The baseball stadium of Boquerón, Mexico, was paid for entirely by people from the town who live and work in upstate New York. “New York” is painted next to the name of the town entrance. Photo by Rodolfo Valtierra during the filming of The Sixth Section (2003). Courtesy of Alex Rivera.

A digital media artist based in New York, Rivera has always engaged these issues. In his first film, Papapapá (1995), Rivera combines elements of surrealism, animation, and documentary techniques to explore the Peruvian origins of the potato, and his father. This whimsical film investigates immigration and uses the concept of “virtual reality” and information technologies as a platform to represent the “third reality” that his dad inhabits. Rivera’s second and fourth films, Animaquiladora/Why Cybraceros? (1997) and The Sixth Section (2003), respectively, continue the trajectory of exploring the impacts of technology on labor and immigration. Rivera’s ingenious use of audio and visual landscapes makes discussions of complex issues accessible to the public. Nowhere is this better illustrated than in Sleep Dealer, with its sci-fi-ing of immigration and the border. His innovative deployment of science fiction encourages us to question our present reality, by projecting into the future. What our future will look like depends directly on who “we” are; the future can entail a utopia, a dystopia, or both.

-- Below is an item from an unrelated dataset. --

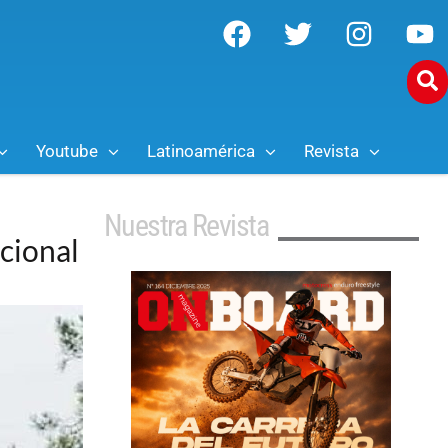
Youtube
Latinoamérica
Revista
Nuestra Revista
cional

Rivera’s works have appeared in numerous national and international film festivals, which include the San Francisco International Film Festival, the American Film Institute (AFI) Latin American Film Festival, the Los Angeles International Latino Film Festival, the New York International Latino Film Festival, and screenings at the Guggenheim Museum, The Museum of Modern Art, and the Lincoln Center. He is also the recipient of fellowships from the Sundance Institute and [End Page 96] the Rockefeller Foundation, as well as of grants from USA Artists, the MacArthur Foundation, and the New York Foundation for the Arts. Among the various awards Sleep Dealer has won are: a Waldo Salt Screenwriting Award and the Alfred P. Sloan Award, both at the 2008 Sundance Film Festival; the Amnesty International Award at the 2008 Berlin International Film Festival; and the Best of Festival at the 2008 Neuchatel International Fantasy Film Festival.